Why Realignment Matters: A Leader's Field Guide
- Anjali Leon
- Aug 27
- 2 min read
Even the best-aligned teams can drift off course. Priorities shift, new information emerges, and interpretations vary. Alignment isn’t a one-time achievement—it’s an ongoing leadership practice.
Leaders who notice when alignment is slipping and act early to restore it keep their teams moving forward with clarity, confidence, and purpose.
How to Spot When Re-Alignment is Needed
Look for these common signals:
Mixed Messages – Different team members describe the purpose or priorities in conflicting ways.
Rework or Delays – Work slows down or needs redoing because expectations weren’t fully clear.
Competing Priorities – People are pulled in multiple directions by other stakeholders or projects.

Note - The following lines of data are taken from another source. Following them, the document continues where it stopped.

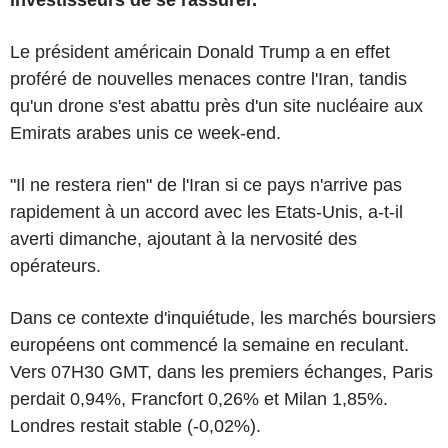
investisseurs de se rassurer.
Le président américain Donald Trump a en effet
proféré de nouvelles menaces contre l'Iran, tandis
qu'un drone s'est abattu près d'un site nucléaire aux
Emirats arabes unis ce week-end.
"Il ne restera rien" de l'Iran si ce pays n'arrive pas
rapidement à un accord avec les Etats-Unis, a-t-il
averti dimanche, ajoutant à la nervosité des
opérateurs.
Dans ce contexte d'inquiétude, les marchés boursiers
européens ont commencé la semaine en reculant.
Vers 07H30 GMT, dans les premiers échanges, Paris
perdait 0,94%, Francfort 0,26% et Milan 1,85%.
Londres restait stable (-0,02%).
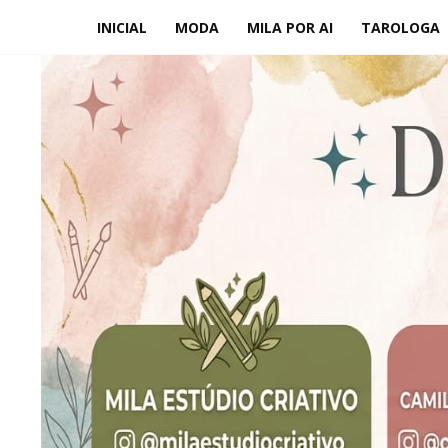
INICIAL
MODA
MILA POR AI
TAROLOGA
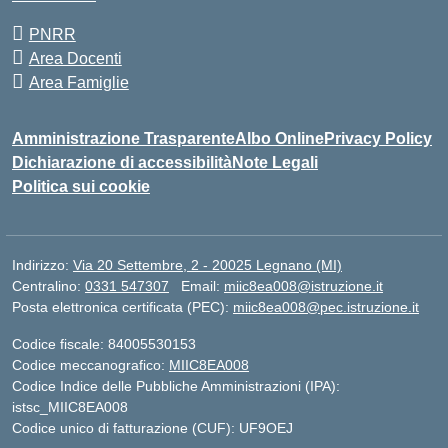
PNRR
Area Docenti
Area Famiglie
Amministrazione Trasparente
Albo Online
Privacy Policy
Dichiarazione di accessibilità
Note Legali
Politica sui cookie
Indirizzo:
Via 20 Settembre, 2 - 20025 Legnano (MI)
Centralino:
0331 547307
Email:
miic8ea008@istruzione.it
Posta elettronica certificata (PEC):
miic8ea008@pec.istruzione.it
Codice fiscale: 84005530153
Codice meccanografico:
MIIC8EA008
Codice Indice delle Pubbliche Amministrazioni (IPA):
istsc_MIIC8EA008
Codice unico di fatturazione (CUF): UF9OEJ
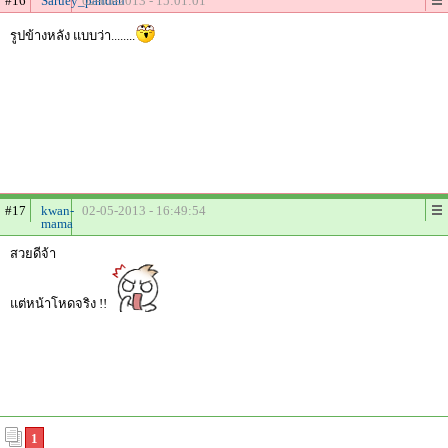
#16
Saruey_pandan
02-05-2013 - 15:01:01
รูปข้างหลัง แบบว่า........
#17
kwan-
02-05-2013 - 16:49:54
mama
สวยดีจ้า
แต่หน้าโหดจริง !!
1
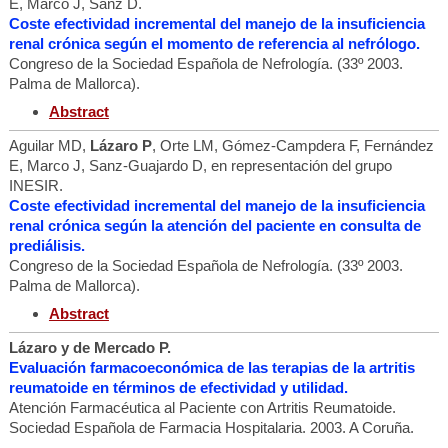
E, Marco J, Sanz D.
Coste efectividad incremental del manejo de la insuficiencia
renal crónica según el momento de referencia al nefrólogo.
Congreso de la Sociedad Española de Nefrología. (33º 2003.
Palma de Mallorca).
Abstract
Aguilar MD,
Lázaro P
, Orte LM, Gómez-Campdera F, Fernández
E, Marco J, Sanz-Guajardo D, en representación del grupo
INESIR.
Coste efectividad incremental del manejo de la insuficiencia
renal crónica según la atención del paciente en consulta de
prediálisis.
Congreso de la Sociedad Española de Nefrología. (33º 2003.
Palma de Mallorca).
Abstract
Lázaro y de Mercado P.
Evaluación farmacoeconómica de las terapias de la artritis
reumatoide en términos de efectividad y utilidad.
Atención Farmacéutica al Paciente con Artritis Reumatoide.
Sociedad Española de Farmacia Hospitalaria. 2003. A Coruña.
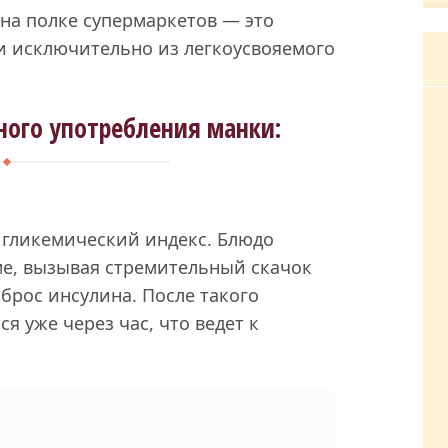
 на полке супермаркетов — это
и исключительно из легкоусвояемого
ного употребления манки:
 гликемический индекс. Блюдо
ме, вызывая стремительный скачок
брос инсулина. После такого
я уже через час, что ведет к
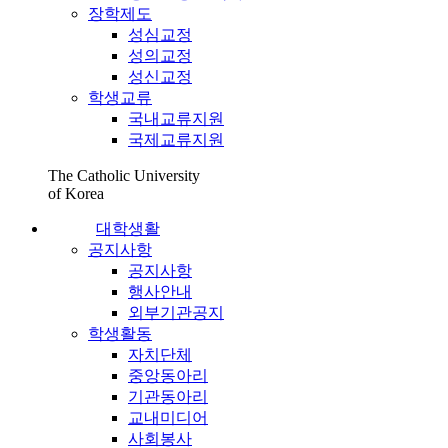
장학제도
성심교정
성의교정
성신교정
학생교류
국내교류지원
국제교류지원
The Catholic University
of Korea
대학생활
공지사항
공지사항
행사안내
외부기관공지
학생활동
자치단체
중앙동아리
기관동아리
교내미디어
사회봉사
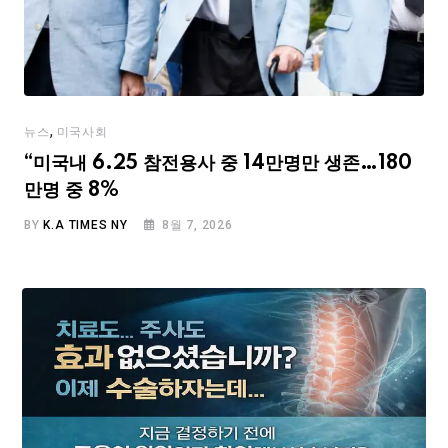
,
뉴스
미국사회
“미국내 6.25 참전용사 중 14만명만 생존…180
만명 중 8%
BY
K.A TIMES NY
8월 7, 2026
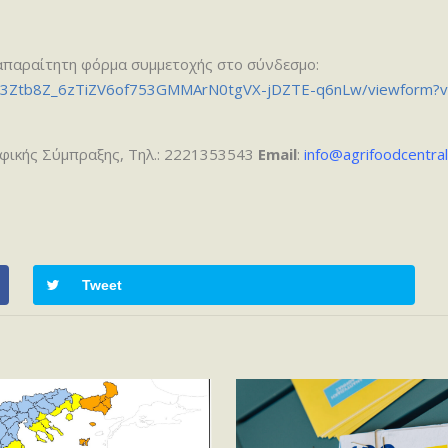
απαραίτητη φόρμα συμμετοχής στο σύνδεσμο:
6YQ3Ztb8Z_6zTiZV6of753GMMArN0tgVX-jDZTE-q6nLw/viewform?
οφικής Σύμπραξης, Τηλ.: 2221353543
Email
:
info@agrifoodcentra
Tweet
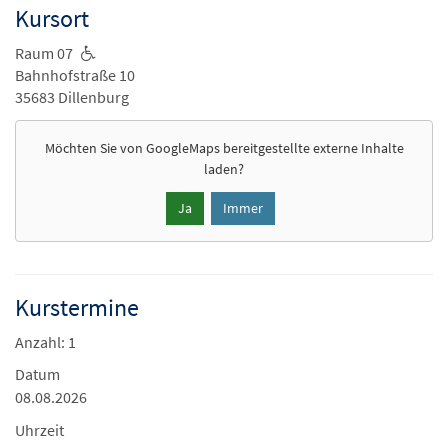
Kursort
Raum 07
Bahnhofstraße 10
35683 Dillenburg
Möchten Sie von
GoogleMaps
bereitgestellte externe Inhalte
laden?
Ja
Immer
Kurstermine
Anzahl: 1
Datum
08.08.2026
Uhrzeit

Low Engagement – Energy dips, contributions shrink, or the team seems disconnected from the goal.
Churn in Meetings – The same conversations repeat without resolution or forward movement.
Repeated Clarification Requests – Variations of “So… what exactly are we doing?” show up more than once.
The Communication Trap
It’s tempting to think: “I already communicated this—everyone should know, or ask if they don’t.”
But communication is only complete when the message is received, understood, and acted upon.
Research (and leadership wisdom) suggests:
“People need to hear a message seven times, in seven different ways, before it really sinks in.”
That means leaders must repeat and reinforce—across conversations, channels, and formats—especially when priorities shift or stakes are high.
Pinpointing the Alignment Gap
When you sense drift, ask yourself:
Do they know what needs to be done next?
Do they know why it matters and what success looks like?
Do they know how this fits with other work and where it ranks in priority?
How to Provide the Context They Need
🧭 Restate the shared outcome in plain language everyone can recall.
🔗 Connect the dots to team goals and organizational priorities.
✨ Name the why—explain the reasoning behind the decision or approach.
✅ Invite perspective: “What’s your view? Is there anything I’ve missed?”
🔁 Confirm understanding: “So we agree the goal is X, by Y date, because it delivers Z?”
📣 Reinforce strategically: Communicate key points multiple times, through multiple channels, so they stick.
3 Ways to Use These Insights
Proactive Scan – During meetings, notice signs of drift and pause to check alignment before moving forward.
Alignment Checkpoints – Build short, focused reviews into your workflow—especially after shifts in priorities.
Multi-Channel Reinforcement – Share key messages in different ways (verbal updates, visual boards, follow-up notes) to ensure they land.
A realignment conversation in practice
You:
“I wanted to check in on the X project. Some recent steps don’t seem aligned with the original outcome. Can you walk me through your current understanding of the goal and priorities?”
Them: [Shares their understanding.]
You:
“Thanks—that helps me see where we might have had a gap. Here’s how I’m seeing it: the goal is X, by Y date, because it supports Z priority. How does that land with you? What might we need to adjust to get back on track?”
👉 This approach avoids blame, clarifies the purpose, and invites collaboration. Instead of letting misalignment drag the work down, you turn it into a realignment moment that builds trust and momentum.